WASHINGTON: A Black Catholic Texan’s perspective on Juneteenth

June 13, 2023

A person in Galveston, Texas, waves a flag during an emancipation march June 19, 2022, as people gather to celebrate Juneteenth, which commemorates the end of slavery in Texas, two years after the 1863 Emancipation Proclamation freed slaves elsewhere in the United States. (CNS photo/Callaghan O'Hare, Reuters)

On June 19, 1865, in Galveston, General Gordon Granger announced to all the slaves of Texas that they were free. Even though President Abraham Lincoln signed the Emancipation Proclamation on Jan. 1, 1863, the word of that “freedom” took almost 2½ years to reach Texas.
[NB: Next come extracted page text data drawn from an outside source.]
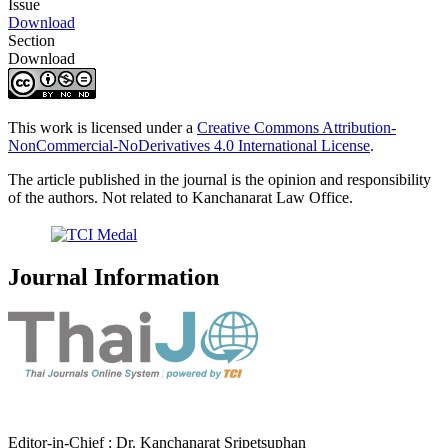
Issue
Download
Section
Download
This work is licensed under a
Creative Commons Attribution-
NonCommercial-NoDerivatives 4.0 International License
.
The article published in the journal is the opinion and responsibility
of the authors. Not related to Kanchanarat Law Office.
Journal Information
Editor-in-Chief : Dr. Kanchanarat Sripetsuphan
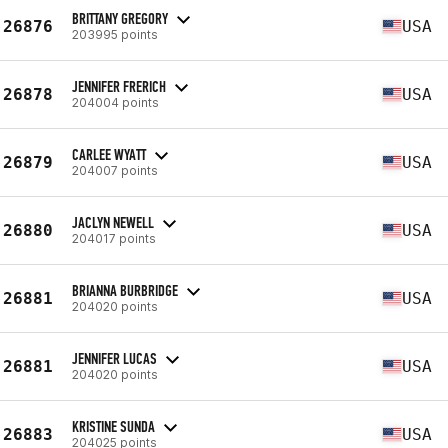
BRITTANY GREGORY
26876
USA
203995 points
JENNIFER FRERICH
26878
USA
204004 points
CARLEE WYATT
26879
USA
204007 points
JACLYN NEWELL
26880
USA
204017 points
BRIANNA BURBRIDGE
26881
USA
204020 points
JENNIFER LUCAS
26881
USA
204020 points
KRISTINE SUNDA
26883
USA
204025 points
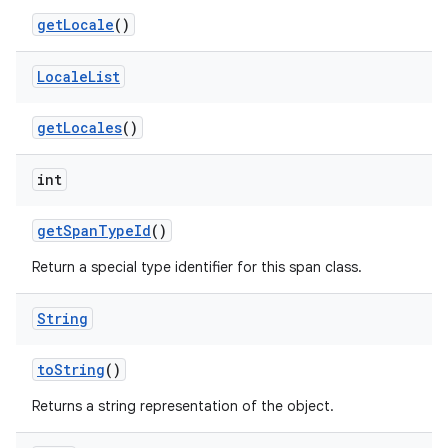
get
Locale
()
Locale
List
on
get
Locales
()
int
get
Span
Type
Id
()
Return a special type identifier for this span class.
String
to
String
()
Returns a string representation of the object.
General Robert E. Lee surrendered on April 9, 1865, and that word would still be unknown to my people for two more months.

Starting in 1866, Juneteenth, a word that combined the words “June” and “nineteenth,” became a day of celebration for former slaves and their descendants all throughout Texas to commemorate this auspicious event. As a person who is a descendant of those slaves who were freed, I can personally attest that Juneteenth is not just a secular holiday in Texas.

In my small Texas town, it was a weekend-long celebration that was often sponsored by the church. When freedom was first granted to our people, the only safe place we had to celebrate God’s gracious deliverance was in the Lord’s House. Many times, this day of celebration included a Church service with the singing of spirituals, “Lift Every Voice and Sing,” games, educational activities, good food and fun.

I remember as a child, I remember looking forward to the end of the school year because summer brought Memorial Day, 4th of July, and most importantly, Juneteenth. I recall my grandmother and great-aunt going grocery shopping in the week leading up to June 19. They would buy ribs, chicken, brisket, ground beef, hot dogs, corn on the cob, baked beans, greens, Blue Bell ice cream, watermelons, and it seemed like hundreds of popsicles for us kids to enjoy.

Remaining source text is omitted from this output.